Records for processing

◇ ◇ ◇ ◇ ◇ ◇ ◇

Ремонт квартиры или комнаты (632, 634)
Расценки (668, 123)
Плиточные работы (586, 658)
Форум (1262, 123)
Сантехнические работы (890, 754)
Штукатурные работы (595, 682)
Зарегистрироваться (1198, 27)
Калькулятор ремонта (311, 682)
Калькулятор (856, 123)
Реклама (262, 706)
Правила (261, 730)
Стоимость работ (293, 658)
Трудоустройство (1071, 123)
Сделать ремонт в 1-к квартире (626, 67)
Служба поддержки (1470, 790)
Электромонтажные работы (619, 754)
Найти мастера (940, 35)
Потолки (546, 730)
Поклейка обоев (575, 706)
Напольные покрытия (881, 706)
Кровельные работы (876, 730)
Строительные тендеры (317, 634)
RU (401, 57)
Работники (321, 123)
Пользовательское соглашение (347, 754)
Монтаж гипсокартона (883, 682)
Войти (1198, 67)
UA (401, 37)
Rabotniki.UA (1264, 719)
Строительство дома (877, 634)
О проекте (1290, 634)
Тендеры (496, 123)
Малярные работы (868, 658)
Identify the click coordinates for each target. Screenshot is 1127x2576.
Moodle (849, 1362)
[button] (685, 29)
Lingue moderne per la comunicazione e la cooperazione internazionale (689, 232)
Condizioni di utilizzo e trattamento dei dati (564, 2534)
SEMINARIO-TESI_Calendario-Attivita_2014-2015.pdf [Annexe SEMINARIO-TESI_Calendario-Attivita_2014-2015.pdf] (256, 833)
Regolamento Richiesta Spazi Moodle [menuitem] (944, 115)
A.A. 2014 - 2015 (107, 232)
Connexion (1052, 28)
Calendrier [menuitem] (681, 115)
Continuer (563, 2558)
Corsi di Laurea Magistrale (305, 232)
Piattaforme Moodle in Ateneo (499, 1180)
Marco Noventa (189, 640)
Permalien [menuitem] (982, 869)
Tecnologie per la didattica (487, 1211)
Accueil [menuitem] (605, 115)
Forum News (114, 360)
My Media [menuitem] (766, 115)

◇ ◇ ◇ ◇ ◇ ◇ ◇

Problem statement
Quote the listing above, but only from the line that shows "Правила (261, 730)" through the line that shows "Accueil [menuitem] (605, 115)".

Your solution
Правила (261, 730)
Стоимость работ (293, 658)
Трудоустройство (1071, 123)
Сделать ремонт в 1-к квартире (626, 67)
Служба поддержки (1470, 790)
Электромонтажные работы (619, 754)
Найти мастера (940, 35)
Потолки (546, 730)
Поклейка обоев (575, 706)
Напольные покрытия (881, 706)
Кровельные работы (876, 730)
Строительные тендеры (317, 634)
RU (401, 57)
Работники (321, 123)
Пользовательское соглашение (347, 754)
Монтаж гипсокартона (883, 682)
Войти (1198, 67)
UA (401, 37)
Rabotniki.UA (1264, 719)
Строительство дома (877, 634)
О проекте (1290, 634)
Тендеры (496, 123)
Малярные работы (868, 658)
Identify the click coordinates for each target. Screenshot is 1127x2576.
Moodle (849, 1362)
[button] (685, 29)
Lingue moderne per la comunicazione e la cooperazione internazionale (689, 232)
Condizioni di utilizzo e trattamento dei dati (564, 2534)
SEMINARIO-TESI_Calendario-Attivita_2014-2015.pdf [Annexe SEMINARIO-TESI_Calendario-Attivita_2014-2015.pdf] (256, 833)
Regolamento Richiesta Spazi Moodle [menuitem] (944, 115)
A.A. 2014 - 2015 (107, 232)
Connexion (1052, 28)
Calendrier [menuitem] (681, 115)
Continuer (563, 2558)
Corsi di Laurea Magistrale (305, 232)
Piattaforme Moodle in Ateneo (499, 1180)
Marco Noventa (189, 640)
Permalien [menuitem] (982, 869)
Tecnologie per la didattica (487, 1211)
Accueil [menuitem] (605, 115)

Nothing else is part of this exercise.